Artificial intelligence-assisted image manipulation, including fake images of real people called deepfakes, has become a problem for artificial intelligence researchers, lawmakers and non-profit organizations dealing with online harassment issues. Advances in machine learning could provide many useful uses for AI-generated images, as well as malicious uses such as spreading lies or hatred.

In April of this year, OpenAI introduced DALL-E 2. This successor to the original is capable of producing images that resemble photographs and illustrations that look like they were made by a professional artist. OpenAI has stated that DALL-E 2 may be more problematic than the original system because it can generate much more convincing images. The company says it reduces the risk of misuse by filtering the system’s training data and limiting keywords that can lead to unwanted results.

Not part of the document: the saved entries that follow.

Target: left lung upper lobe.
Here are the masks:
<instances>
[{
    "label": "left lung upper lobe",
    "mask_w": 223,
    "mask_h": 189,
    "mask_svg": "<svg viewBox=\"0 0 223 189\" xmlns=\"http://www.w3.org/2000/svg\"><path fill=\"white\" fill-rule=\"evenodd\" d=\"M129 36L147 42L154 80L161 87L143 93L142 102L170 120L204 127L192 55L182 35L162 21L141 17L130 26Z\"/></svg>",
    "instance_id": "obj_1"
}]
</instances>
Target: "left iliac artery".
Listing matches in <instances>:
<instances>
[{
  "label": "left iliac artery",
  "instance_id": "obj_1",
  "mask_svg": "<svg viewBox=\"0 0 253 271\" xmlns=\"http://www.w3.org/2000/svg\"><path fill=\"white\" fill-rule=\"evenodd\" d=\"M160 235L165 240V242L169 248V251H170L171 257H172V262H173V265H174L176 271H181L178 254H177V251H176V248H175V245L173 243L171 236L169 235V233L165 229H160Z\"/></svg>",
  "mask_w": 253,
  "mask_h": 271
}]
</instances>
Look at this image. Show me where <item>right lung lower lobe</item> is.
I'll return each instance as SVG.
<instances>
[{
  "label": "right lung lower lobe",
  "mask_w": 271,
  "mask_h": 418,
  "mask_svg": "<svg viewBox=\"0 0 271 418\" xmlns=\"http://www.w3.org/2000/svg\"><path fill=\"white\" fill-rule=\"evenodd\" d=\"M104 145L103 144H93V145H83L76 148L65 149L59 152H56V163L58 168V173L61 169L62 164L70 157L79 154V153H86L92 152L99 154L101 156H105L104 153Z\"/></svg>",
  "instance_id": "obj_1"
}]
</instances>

OpenAI has limited access to DALL-E and DALL-E 2 to selected users, including artists and computer scientists who are asked to follow strict rules, the approach, the company says, will allow it to “learn about the possibilities and limitations of the technology.” Other companies are creating their own imaging tools at an incredible rate. In May of this year, Google announced a research system called Image that, according to him, he is able to generate images of a quality level similar to DALL-E 2; a different name was announced last week the consignment, which uses a different technical approach. None of them are public.

Don Allen Stevenson IIIone artist with access to OpenAI’s more powerful DALL-E 2 has used it to bring ideas to life and speed up the creation of new art, including augmented reality content such as Snapchat filters that turn a person into cartoon lobster or bored monkeystyle illustration. “I feel like I’m learning a whole new way of being creative,” he says. “It allows you to take more risks with your ideas and try out more complex projects because it supports a lot of iteration.”

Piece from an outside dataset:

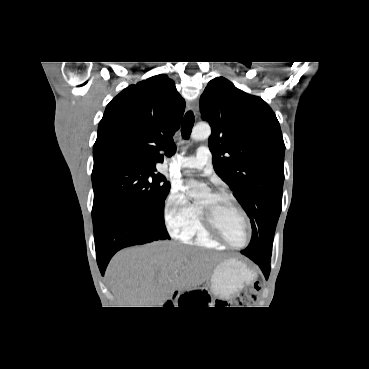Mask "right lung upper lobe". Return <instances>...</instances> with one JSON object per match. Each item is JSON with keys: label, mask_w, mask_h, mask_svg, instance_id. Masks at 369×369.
<instances>
[{"label": "right lung upper lobe", "mask_w": 369, "mask_h": 369, "mask_svg": "<svg viewBox=\"0 0 369 369\" xmlns=\"http://www.w3.org/2000/svg\"><path fill=\"white\" fill-rule=\"evenodd\" d=\"M185 101L165 74L121 91L106 107L93 146L94 166L131 164L155 169L175 153Z\"/></svg>", "instance_id": "cb5924a9"}]
</instances>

Stevenson says he has run into restrictions programmed by OpenAI to prevent certain content from being created. “Sometimes I forget there are barriers and I have to be reminded with warnings from the app” stating that his access can be revoked. But he doesn’t think it limits his creativity, because DALL-E 2 is still a research project.

Hugging Face’s Delange says it’s good that the DALL-E Mini’s creations are a lot rougher than those created with the DALL-E 2 because their glitches clearly show the images aren’t real and were created by artificial intelligence. He claims that this allowed the DALL-E Mini to help people learn first-hand about the new image manipulation capabilities of artificial intelligence, which were largely hidden from the public. “Machine learning is becoming the new default way to build technology, but there is a disparity between companies building these tools behind closed doors,” he says.

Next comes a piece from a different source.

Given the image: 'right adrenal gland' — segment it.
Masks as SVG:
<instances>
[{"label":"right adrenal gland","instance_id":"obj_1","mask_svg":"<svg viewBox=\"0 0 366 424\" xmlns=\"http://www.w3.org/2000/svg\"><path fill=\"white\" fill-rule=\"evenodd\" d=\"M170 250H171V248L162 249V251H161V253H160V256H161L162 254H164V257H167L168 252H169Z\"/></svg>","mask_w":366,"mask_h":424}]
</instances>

Illustration: WIRED Staff/Craiyon

The constant stream of DALL-E Mini content also helped the company mitigate technical issues when users flagged issues such as sexually explicit results or output bias, Delange said. A system trained on images from the web might, for example, be more likely to show one gender rather than the other in certain roles, reflecting deep-seated social biases. When asked to act as a “doctor”, the DALL-E Mini will show male-like figures; if asked to draw a “nurse”, the images will show women.

Sasha Lucioni, a researcher working on AI ethics at Hugging Face, says the influx of DALL-E mini-memes has made her realize the importance of developing tools that can detect or measure social bias in these new kinds of AI models. “I definitely see how they can be both harmful and beneficial,” she says.

It may become increasingly difficult to cope with some of these vices. Daima, the creator of the DALL-E Mini, admits it’s only a matter of time before more widely available tools like his can also produce more photorealistic images. But he believes the AI-generated memes that have circulated over the past few weeks may have helped us prepare for this turn of events. “You know, it’s coming,” Dima says. “But I hope the DALL-E Mini helps people understand that when they see an image, they need to know that it’s not necessarily true.”